Your specific questions were:

can I require that certain attributes must exist, and/or that if they exist they must contain enumerated values? Can this be done [with JSON Schema and/or the validator]?

The current ORUK validator probably wouldn’t enforce this due to the hard-coded profiles; however Jeff’s iterations will be using the schemas (and Profile schemas) directly. So this is mostly a schema thing unless you want to add a data quality step to any checking you do.

My interpretation of the challenge is that you’d like to enforce for certain objects:

  • that e.g. phone.attributes contains an item where attribute.link_value is set to “priority”
  • wherever attribute.link_value is set to “priority”, the attribute.value property is set to an enum

This should be possible with the contains keyword in JSON Schema (source), along with maxContains and minContains (source).

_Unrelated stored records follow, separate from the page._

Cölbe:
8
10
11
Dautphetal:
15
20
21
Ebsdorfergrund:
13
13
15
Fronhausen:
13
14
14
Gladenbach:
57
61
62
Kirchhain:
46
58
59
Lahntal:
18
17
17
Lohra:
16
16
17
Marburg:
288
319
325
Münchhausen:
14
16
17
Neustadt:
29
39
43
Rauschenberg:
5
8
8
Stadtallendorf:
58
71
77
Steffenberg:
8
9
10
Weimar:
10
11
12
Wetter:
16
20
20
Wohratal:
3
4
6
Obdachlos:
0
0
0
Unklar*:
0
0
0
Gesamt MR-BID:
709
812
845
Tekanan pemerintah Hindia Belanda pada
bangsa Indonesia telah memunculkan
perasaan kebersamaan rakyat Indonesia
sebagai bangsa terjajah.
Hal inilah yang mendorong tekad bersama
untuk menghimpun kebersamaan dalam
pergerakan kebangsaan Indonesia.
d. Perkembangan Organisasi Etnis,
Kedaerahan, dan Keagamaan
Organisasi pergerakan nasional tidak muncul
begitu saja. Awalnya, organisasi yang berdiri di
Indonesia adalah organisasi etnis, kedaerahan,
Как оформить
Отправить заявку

contains is a little counter-intuitive but seems to be what you want here. It enforces that a certain number (default: at least one) item of an array matches a given sub-schema which is then defined in the contains block. All other array items aren’t subject to that schema, but are subject to the validation requirements given in the items property of the array definition.

So the job becomes to define a sub-schema which will encapsulate your requirements. Written as you’d write it in a Profile, it’d look something like this:

(profile/phone.json)

{
  "properties": {
    "attributes": {
      "contains": {
        "type": "object",
        "properties": {
          "link_type": {
            "const": "priority"
          },
          "value": {
            "enum": [
              "0",
              "1",
              "2",
              "…"
            ]
          }
        },
        "required": [
          "link_type",
          "value"
        ]
      },
      "minContains": 1,
      "maxContains": 1
    }
  }
}

Because the Profile system does JSON Merge Patching, I think you can omit things that you’re not overriding but we need to be aware that every item in the attributes array also needs to be an instance of attribute.json.

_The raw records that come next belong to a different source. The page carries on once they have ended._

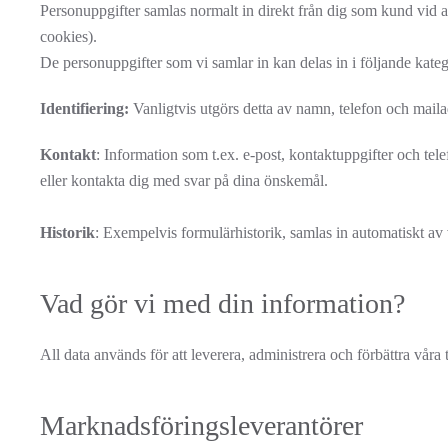
Personuppgifter samlas normalt in direkt från dig som kund vid a
cookies).
De personuppgifter som vi samlar in kan delas in i följande kateg
Identifiering:
Vanligtvis utgörs detta av namn, telefon och mail
Kontakt
: Information som t.ex. e-post, kontaktuppgifter och te
eller kontakta dig med svar på dina önskemål.
Historik
: Exempelvis formulärhistorik, samlas in automatiskt av v
Vad gör vi med din information?
All data används för att leverera, administrera och förbättra vår
Marknadsföringsleverantörer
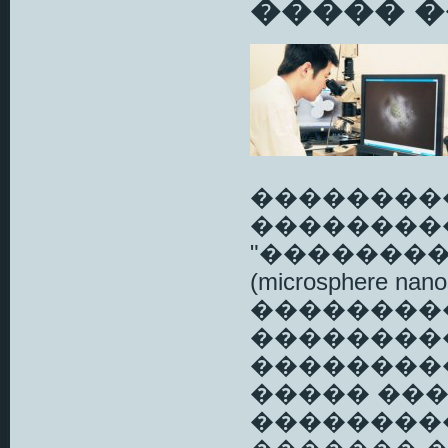
����� �
��������
��������
"�������
(microsphere 
��������
��������
��������
����� ���
��������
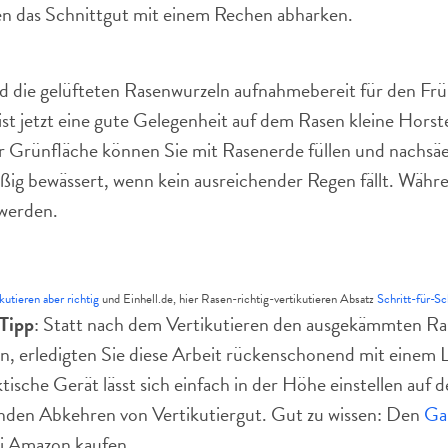
n das Schnittgut mit einem Rechen abharken.
d die gelüfteten Rasenwurzeln aufnahmebereit für den Fr
st jetzt eine gute Gelegenheit auf dem Rasen kleine Horst
 Grünfläche können Sie mit Rasenerde füllen und nachsäe
ßig bewässert, wenn kein ausreichender Regen fällt. Währen
 werden.
kutieren aber richtig
und Einhell.de, hier Rasen-richtig-vertikutieren Absatz
Schritt-für-Sc
Tipp
: Statt nach dem Vertikutieren den ausgekämmten Ra
, erledigten Sie diese Arbeit rückenschonend mit einem
tische Gerät lässt sich einfach in der Höhe einstellen au
enden Abkehren von Vertikutiergut. Gut zu wissen: Den
Ga
i Amazon kaufen.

What we’re also saying here is that exactly one of those instances of attribute.json must also match this other schema we’re defining here. We define that a link_type property must have a value of priority and that the value of value must be drawn from the enum defined (I think attribute.value is a String, so you’d get a conflict if you tried to override it as an integer). We also enforce that link_type and value are both present.

The minContains overrides the default “at least one” behaviour of the contains block, here I’ve set it explicitly to be 1 to reduce ambiguity but technically it can be omitted. maxContains also being set to 1 also enforces that the maximum number of items matching the new schema is 1. That means you can’t have two instances where attribute.link_type is set to priority.